Meetings and Committees of the Board of Directors
The Company held 17 meetings of its Board in 2008. Each director attended 75% or more of the aggregate number of meetings of the Board and any committees on which he or she served, with the exception of Dr. Davis. It is the policy of the Company that directors attend each annual meeting and any special meetings of the Company’s shareholders. Each of the Company’s directors attended the 2008 Annual Meeting of Shareholders.
The Company’s Board has several standing committees, including an Audit Committee, a Nominating Committee and a Compensation Committee.
Audit Committee. The members of the Audit Committee are Murchison B. Biggs (chairman), Brian D. Campbell, Maudie Davis, Alan W. Thompson and J. Densil Worthington.

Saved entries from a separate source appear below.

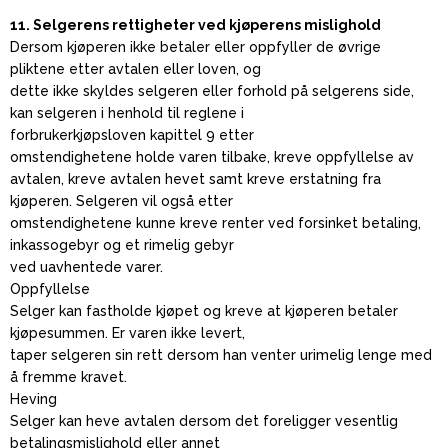
11. Selgerens rettigheter ved kjøperens mislighold
Dersom kjøperen ikke betaler eller oppfyller de øvrige
pliktene etter avtalen eller loven, og
dette ikke skyldes selgeren eller forhold på selgerens side,
kan selgeren i henhold til reglene i
forbrukerkjøpsloven kapittel 9 etter
omstendighetene holde varen tilbake, kreve oppfyllelse av
avtalen, kreve avtalen hevet samt kreve erstatning fra
kjøperen. Selgeren vil også etter
omstendighetene kunne kreve renter ved forsinket betaling,
inkassogebyr og et rimelig gebyr
ved uavhentede varer.
Oppfyllelse
Selger kan fastholde kjøpet og kreve at kjøperen betaler
kjøpesummen. Er varen ikke levert,
taper selgeren sin rett dersom han venter urimelig lenge med
å fremme kravet.
Heving
Selger kan heve avtalen dersom det foreligger vesentlig
betalingsmislighold eller annet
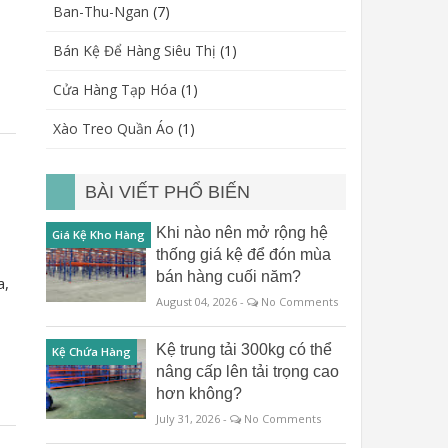
Ban-Thu-Ngan
(7)
Bán Kệ Để Hàng Siêu Thị
(1)
Cửa Hàng Tạp Hóa
(1)
Xào Treo Quần Áo
(1)
BÀI VIẾT PHỔ BIẾN
Khi nào nên mở rộng hệ
Giá Kệ Kho Hàng
thống giá kệ để đón mùa
bán hàng cuối năm?
a,
August 04, 2026 -
No Comments
Kệ trung tải 300kg có thể
Kệ Chứa Hàng
nâng cấp lên tải trọng cao
hơn không?
July 31, 2026 -
No Comments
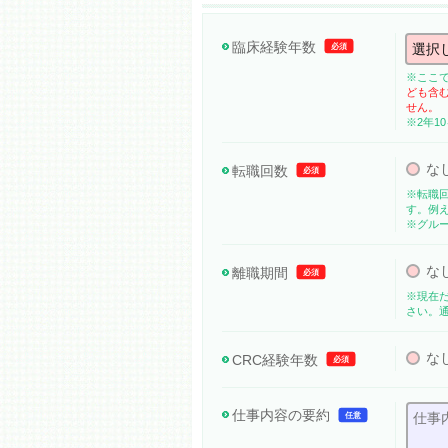
臨床経験年数
必須
※ここ
ども含
せん。
※2年1
な
転職回数
必須
※転職
す。例
※グル
な
離職期間
必須
※現在
さい。
な
CRC経験年数
必須
仕事内容の要約
任意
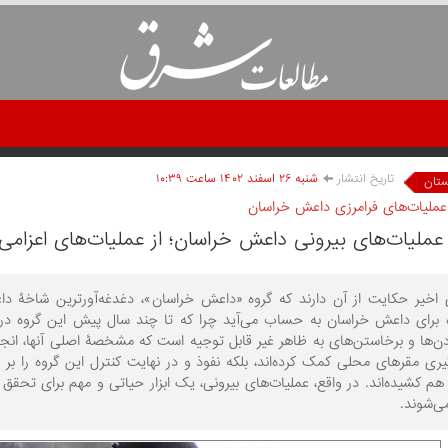
تاریخ انتشار
شنبه ۲۶ اسفند ۱۴۰۲ ساعت ۱۰:۳۹
ستان
عملیات‌های فرامرزی داعش خراسان
عملیات‌های بیرونی داعش خراسان؛ از عملیات‌های اعزامی 
ای اخیر حکایت از آن دارند که گروه «داعش خراسان»، دغدغه‌آورترین شاخۀ 
ده برای داعش خراسان به حساب می‌آید چرا که تا چند سال پیش این گروه در 
‌ها و برخاستن‌های به ظاهر غیر قابل توجیه است که مشخصۀ اصلی آنها، انجام
یری مقرهای محلی کمک کرده‌اند، بلکه نفوذ و در نهایت کنترل این گروه را ب
 هم کشیده‌اند. در واقع، عملیات‌های بیرونی، یک ابزار حیاتی و مهم برای ت
‌شوند.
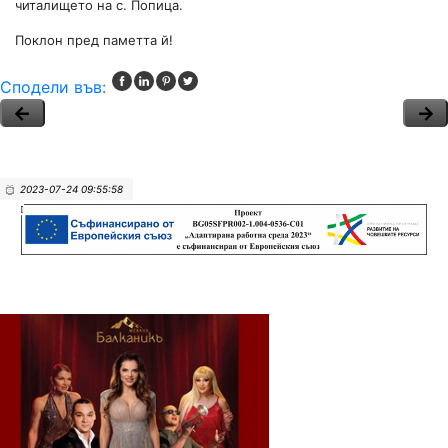
читалището на с. Попица.
Поклон пред паметта й!
Сподели във:
2023-07-24 09:55:58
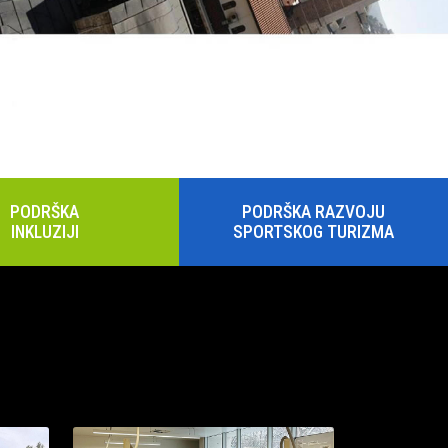
PODRŠKA
PODRŠKA RAZVOJU
INKLUZIJI
SPORTSKOG TURIZMA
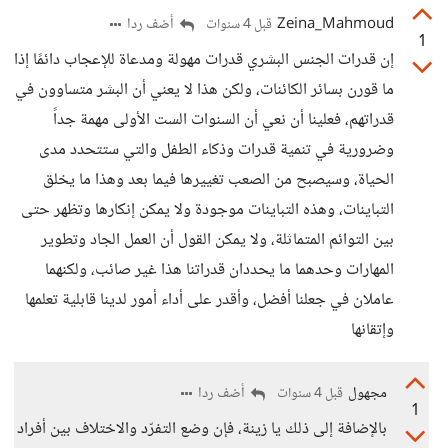
Zeina_Mahmoud
أضف ردا
قبل 4 سنوات
1
إن قدرات الجنس البشري قدرات مهولة ومدعاة للإعجاب دائمًا إذا
ما قورن بسائر الكائنات، ولكن هذا لا يعني أن البشر متساوون في
قدراتهم، فعلينا أن نعي أن السنوات الست الأولى مهمة جداً
وضرورية في تنمية قدرات وذكاء الطفل والتي ستتحدد مدى
الحياة، وسيصبح من الصعب تغييرها فيما بعد وهذا ما يخلق
التباينات، وهذه التباينات موجودة ولا يمكن إنكارها وتظهر حتى
بين التوائم المتماثلة، ولا يمكن القول أن العمل الجاد وتطوير
المهارات وحدهما ما يحددان قدراتنا هذا غير صائب، ولكنهما
عاملان في جعلنا أفضل، وأقدر على أداء أمور لدينا قابلية تعلمها
وإتقانها
مجهول
أضف ردا
قبل 4 سنوات
1
بالإضافة إلى ذلك يا زينة، فإن وضع التفرّد والاختلاف بين أفراد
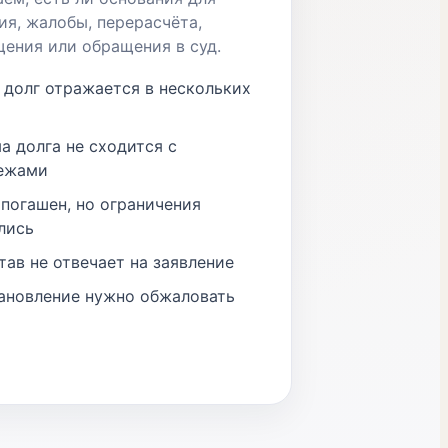
ия, жалобы, перерасчёта,
ения или обращения в суд.
 долг отражается в нескольких
а долга не сходится с
ежами
 погашен, но ограничения
лись
тав не отвечает на заявление
ановление нужно обжаловать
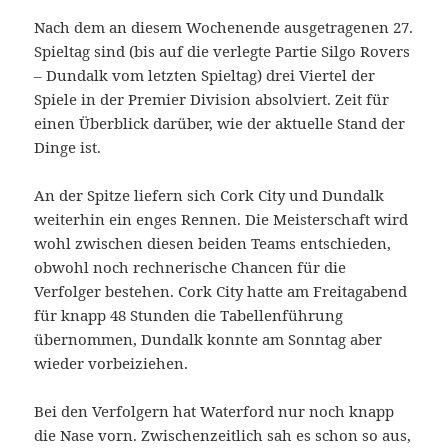
Nach dem an diesem Wochenende ausgetragenen 27.
Spieltag sind (bis auf die verlegte Partie Silgo Rovers
– Dundalk vom letzten Spieltag) drei Viertel der
Spiele in der Premier Division absolviert. Zeit für
einen Überblick darüber, wie der aktuelle Stand der
Dinge ist.
An der Spitze liefern sich Cork City und Dundalk
weiterhin ein enges Rennen. Die Meisterschaft wird
wohl zwischen diesen beiden Teams entschieden,
obwohl noch rechnerische Chancen für die
Verfolger bestehen. Cork City hatte am Freitagabend
für knapp 48 Stunden die Tabellenführung
übernommen, Dundalk konnte am Sonntag aber
wieder vorbeiziehen.
Bei den Verfolgern hat Waterford nur noch knapp
die Nase vorn. Zwischenzeitlich sah es schon so aus,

The members of the Audit Committee are “independent” as defined by Nasdaq listing standards and the regulations promulgated under the Securities Exchange Act of 1934. The Audit Committee met seven times during 2008. The report of the Audit Committee is included on page 19 of this proxy statement.
Nominating Committee. The members of the Nominating Committee are Neil Carmichael Bender, II, C. Monroe Enzor, III, James E. Hill, Jr., Alan W. Thompson (chairman), R. Dale Ward and J. Densil Worthington. The duties of the Nominating Committee are: (i) assisting the Board, on an annual basis, by identifying individuals qualified to become Board members, and recommending to the Board the director nominees for the next annual meeting of shareholders; (ii) assisting the Board in the event of any vacancy on the Board by identifying individuals qualified to become Board members, and recommending to the Board qualified individuals to fill any such vacancy; and (iii) recommending to the Board, on an annual basis, director nominees for each committee of the Board.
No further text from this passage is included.